Client and server encodings across QD and QE

26 views
Skip to first unread message

Heikki Linnakangas

unread,
Jan 8, 2019, 3:41:02 AM1/8/19
to Greenplum Developers
Hi,

I started to look into the regression failure with the multibyte
regression tests in src/test/mb, reported as
https://github.com/greenplum-db/gpdb/issues/5241. The root cause of the
failure is confusion on client_encoding between QD and QEs.

Currently, we don't do anything special with client_encoding in QE
processes, so its value is set like any other GUC. In most cases, it
means that the QE processes have the same client_encoding setting as the
QD process. That's problematic.

If you look at the whole pipeline from the user to the QE process, we
have a situation like this:

QD QE
client <==> client_enc <-> server_enc <==> client_enc <-> server_enc


When a query enters the system via libpq, from the left, it is first
converted from client_encoding to server encoding, in the QD process.
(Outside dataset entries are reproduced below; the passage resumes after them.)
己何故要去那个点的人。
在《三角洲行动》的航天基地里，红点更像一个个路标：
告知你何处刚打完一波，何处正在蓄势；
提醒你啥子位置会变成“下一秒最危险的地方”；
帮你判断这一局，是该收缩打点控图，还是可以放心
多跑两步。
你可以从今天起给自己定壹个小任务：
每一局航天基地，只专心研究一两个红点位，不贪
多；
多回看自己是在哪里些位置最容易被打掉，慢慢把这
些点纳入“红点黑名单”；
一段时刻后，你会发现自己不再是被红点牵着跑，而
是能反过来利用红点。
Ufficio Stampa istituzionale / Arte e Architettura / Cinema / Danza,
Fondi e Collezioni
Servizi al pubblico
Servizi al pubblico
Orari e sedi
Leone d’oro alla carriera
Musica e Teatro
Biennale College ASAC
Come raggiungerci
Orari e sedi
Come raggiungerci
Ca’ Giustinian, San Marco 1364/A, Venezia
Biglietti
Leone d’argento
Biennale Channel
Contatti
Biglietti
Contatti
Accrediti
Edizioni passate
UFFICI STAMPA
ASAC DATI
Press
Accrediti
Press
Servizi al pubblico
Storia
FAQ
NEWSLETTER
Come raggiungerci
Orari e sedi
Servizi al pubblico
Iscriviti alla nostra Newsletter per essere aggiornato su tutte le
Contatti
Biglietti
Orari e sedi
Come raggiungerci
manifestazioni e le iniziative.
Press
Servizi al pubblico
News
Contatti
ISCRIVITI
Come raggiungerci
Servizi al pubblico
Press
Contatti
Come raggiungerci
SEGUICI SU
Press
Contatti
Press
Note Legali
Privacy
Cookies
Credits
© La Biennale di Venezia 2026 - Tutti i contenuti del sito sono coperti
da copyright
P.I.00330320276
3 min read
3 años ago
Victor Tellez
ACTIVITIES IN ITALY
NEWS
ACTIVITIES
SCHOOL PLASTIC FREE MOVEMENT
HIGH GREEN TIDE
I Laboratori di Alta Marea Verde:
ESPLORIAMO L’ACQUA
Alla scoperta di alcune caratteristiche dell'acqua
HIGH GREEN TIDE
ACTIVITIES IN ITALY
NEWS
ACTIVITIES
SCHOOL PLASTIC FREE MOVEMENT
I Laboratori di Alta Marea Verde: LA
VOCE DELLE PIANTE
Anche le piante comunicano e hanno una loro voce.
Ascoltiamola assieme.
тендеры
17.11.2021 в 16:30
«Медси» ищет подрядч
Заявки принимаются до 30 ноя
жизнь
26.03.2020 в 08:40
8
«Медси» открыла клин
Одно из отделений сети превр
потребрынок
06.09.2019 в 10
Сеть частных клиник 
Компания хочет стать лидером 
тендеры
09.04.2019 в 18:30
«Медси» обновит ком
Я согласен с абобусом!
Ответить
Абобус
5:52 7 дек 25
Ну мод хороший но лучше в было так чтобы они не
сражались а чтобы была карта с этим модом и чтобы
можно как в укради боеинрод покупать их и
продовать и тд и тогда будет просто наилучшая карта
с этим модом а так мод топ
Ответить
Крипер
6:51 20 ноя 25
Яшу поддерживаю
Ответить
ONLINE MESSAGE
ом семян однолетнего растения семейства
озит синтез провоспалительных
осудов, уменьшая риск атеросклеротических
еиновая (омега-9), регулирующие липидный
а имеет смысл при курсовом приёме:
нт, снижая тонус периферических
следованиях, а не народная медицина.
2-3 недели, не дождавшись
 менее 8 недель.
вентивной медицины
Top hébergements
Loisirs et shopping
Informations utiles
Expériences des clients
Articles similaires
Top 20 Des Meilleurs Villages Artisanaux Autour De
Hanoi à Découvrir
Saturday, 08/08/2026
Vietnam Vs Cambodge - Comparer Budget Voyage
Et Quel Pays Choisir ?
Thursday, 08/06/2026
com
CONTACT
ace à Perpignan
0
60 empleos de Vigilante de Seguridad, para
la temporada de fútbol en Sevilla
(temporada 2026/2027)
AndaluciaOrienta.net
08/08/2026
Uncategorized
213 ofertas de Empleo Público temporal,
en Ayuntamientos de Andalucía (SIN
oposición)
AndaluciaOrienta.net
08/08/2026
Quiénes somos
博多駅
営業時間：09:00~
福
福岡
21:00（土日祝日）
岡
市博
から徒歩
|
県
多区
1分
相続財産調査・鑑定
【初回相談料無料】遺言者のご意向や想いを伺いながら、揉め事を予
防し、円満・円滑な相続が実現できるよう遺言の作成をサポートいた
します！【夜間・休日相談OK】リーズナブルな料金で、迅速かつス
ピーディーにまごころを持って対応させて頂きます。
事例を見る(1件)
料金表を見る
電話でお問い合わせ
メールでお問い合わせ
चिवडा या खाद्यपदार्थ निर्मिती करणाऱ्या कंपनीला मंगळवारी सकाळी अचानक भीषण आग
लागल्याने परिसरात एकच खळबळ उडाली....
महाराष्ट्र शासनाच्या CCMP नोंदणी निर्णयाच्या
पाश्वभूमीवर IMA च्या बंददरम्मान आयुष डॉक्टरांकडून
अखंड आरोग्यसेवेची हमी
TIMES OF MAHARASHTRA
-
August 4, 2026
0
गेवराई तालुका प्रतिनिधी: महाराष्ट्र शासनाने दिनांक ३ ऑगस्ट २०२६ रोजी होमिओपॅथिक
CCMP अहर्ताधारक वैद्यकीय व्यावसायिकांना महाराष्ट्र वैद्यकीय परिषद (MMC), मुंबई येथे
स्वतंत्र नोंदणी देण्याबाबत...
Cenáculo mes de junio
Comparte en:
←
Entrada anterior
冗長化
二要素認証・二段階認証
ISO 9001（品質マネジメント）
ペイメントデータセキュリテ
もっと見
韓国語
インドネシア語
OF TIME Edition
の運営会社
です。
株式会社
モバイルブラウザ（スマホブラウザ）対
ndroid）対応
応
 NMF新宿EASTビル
QD
plans the query, and dispatches it to the QE processes.

You might think that things go wrong right there, because the QE will
try to perform the client->server encoding conversion again. But it
works, because the QE->QE dispatching is performed using the special 'M'
message type, and the code in tcop/postgres.c that handles that, doesn't
perform encoding conversion. So the query is expected to already be in
server encoding, which is correct. Transferring the query result back to
the client also works, because the results from QEs to QD are not sent
via the libpq connection. They are sent via the interconnect, which also
doesn't do any encoding conversions. So all that communication between
the QD and QD works in the server encoding.

Except for a few things:

1. COPY TO is one exception: the data is converted to the client
encoding already in the QE. That's mostly handled correctly, except in
the case exposed in github issue #5241, where the QE's client_encoding
setting is different from the QD's.

2. ERROR processing. If an error happens in a QE, the QE converts it
from server to client encoding, and sends it back to the QD. The QD
incorrectly assumes that it's in the server encoding, and will try to
convert it again. As a result, you get e.g. this:

postgres=# create function raise_error(t text) returns void as $$
begin
-- Unicode code point 196 is "Latin Capital Letter a with Diaeresis".
raise 'raise_error called on %. Here''s a funny character: %', t,
chr(196);
end;
$$ language plpgsql;
CREATE FUNCTION
postgres=# set client_encoding=latin1;
SET
postgres=# select raise_error(t) from enctest;
FATAL: Unexpected internal error (elog.c:259)
DETAIL: FailedAssertion("!(pg_verifymbstr(*str, len, ((bool) 1)))",
File: "elog.c", Line: 259)
HINT: Process 32757 will wait for gp_debug_linger=120 seconds before
termination.
Note that its locks and other resources will not be released until then.
server closed the connection unexpectedly
This probably means the server terminated abnormally
before or while processing the request.
The connection to the server was lost. Attempting reset: Succeeded.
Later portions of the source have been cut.